==== Supplied material
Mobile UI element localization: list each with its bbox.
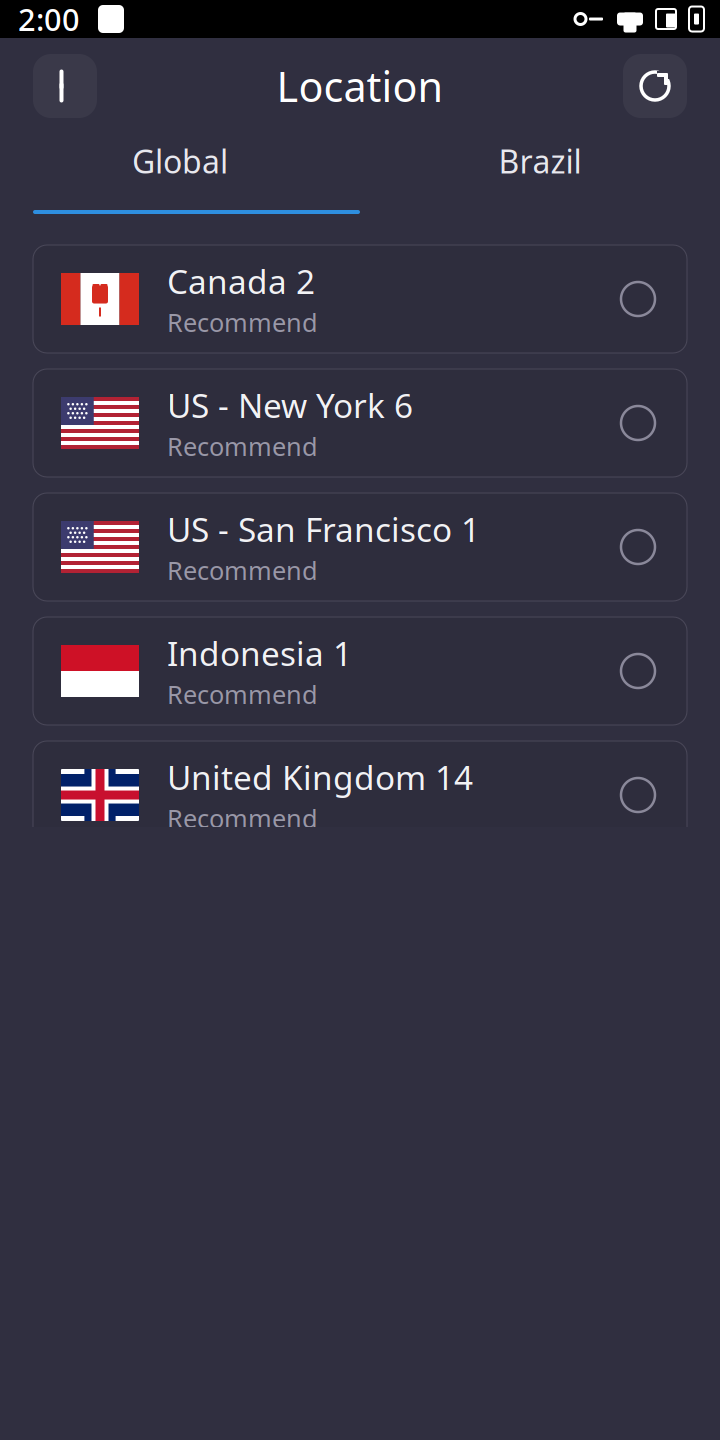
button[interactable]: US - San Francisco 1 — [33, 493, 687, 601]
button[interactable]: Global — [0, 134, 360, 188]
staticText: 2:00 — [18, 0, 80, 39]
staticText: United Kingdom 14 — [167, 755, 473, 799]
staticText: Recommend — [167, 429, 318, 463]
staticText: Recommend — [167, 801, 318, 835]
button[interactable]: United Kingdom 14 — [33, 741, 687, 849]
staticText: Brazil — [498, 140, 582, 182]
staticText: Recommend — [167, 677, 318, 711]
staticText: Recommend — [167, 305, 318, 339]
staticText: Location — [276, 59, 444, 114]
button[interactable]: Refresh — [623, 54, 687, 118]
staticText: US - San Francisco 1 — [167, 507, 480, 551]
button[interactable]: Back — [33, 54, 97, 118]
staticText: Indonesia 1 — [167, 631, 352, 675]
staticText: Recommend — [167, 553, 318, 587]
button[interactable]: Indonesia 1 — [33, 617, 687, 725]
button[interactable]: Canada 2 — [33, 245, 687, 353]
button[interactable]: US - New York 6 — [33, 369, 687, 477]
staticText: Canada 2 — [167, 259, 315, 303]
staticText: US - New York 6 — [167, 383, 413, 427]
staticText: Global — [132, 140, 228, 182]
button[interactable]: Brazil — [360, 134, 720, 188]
========
==== Supplied material
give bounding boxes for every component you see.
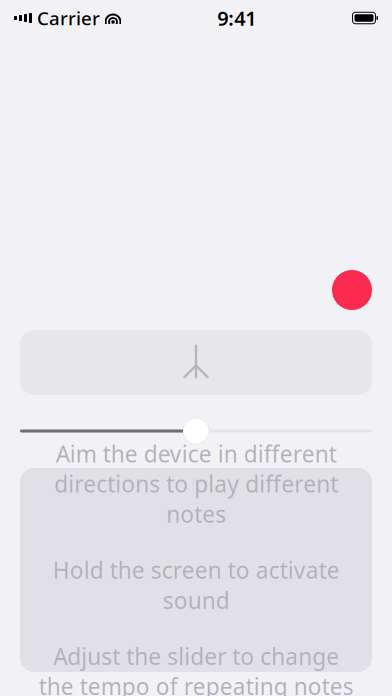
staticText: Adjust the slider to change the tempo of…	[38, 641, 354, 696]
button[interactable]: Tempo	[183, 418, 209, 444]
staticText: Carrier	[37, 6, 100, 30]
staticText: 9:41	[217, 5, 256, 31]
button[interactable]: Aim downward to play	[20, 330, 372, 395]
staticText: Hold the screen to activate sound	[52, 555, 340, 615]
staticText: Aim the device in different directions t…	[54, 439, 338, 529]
========
==== Supplied material
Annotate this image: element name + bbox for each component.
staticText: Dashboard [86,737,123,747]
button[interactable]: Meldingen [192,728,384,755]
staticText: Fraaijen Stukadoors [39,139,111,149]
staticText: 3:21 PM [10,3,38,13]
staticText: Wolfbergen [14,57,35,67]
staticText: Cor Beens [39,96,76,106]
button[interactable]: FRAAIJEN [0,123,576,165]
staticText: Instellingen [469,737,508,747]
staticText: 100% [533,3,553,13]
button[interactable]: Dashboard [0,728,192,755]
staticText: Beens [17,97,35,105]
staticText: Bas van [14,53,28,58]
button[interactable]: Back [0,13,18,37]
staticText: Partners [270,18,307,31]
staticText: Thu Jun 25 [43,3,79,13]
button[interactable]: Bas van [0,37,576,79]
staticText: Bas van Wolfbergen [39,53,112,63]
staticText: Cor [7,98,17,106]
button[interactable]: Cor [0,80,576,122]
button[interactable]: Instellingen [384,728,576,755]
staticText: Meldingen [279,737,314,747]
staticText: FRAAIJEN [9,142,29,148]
========
- [Your objective]: For every line of the data above that contains "United", copy that line.

- [Result for this exercise]:
staticText: United Kingdom 14 — [167, 755, 473, 799]
button[interactable]: United Kingdom 14 — [33, 741, 687, 849]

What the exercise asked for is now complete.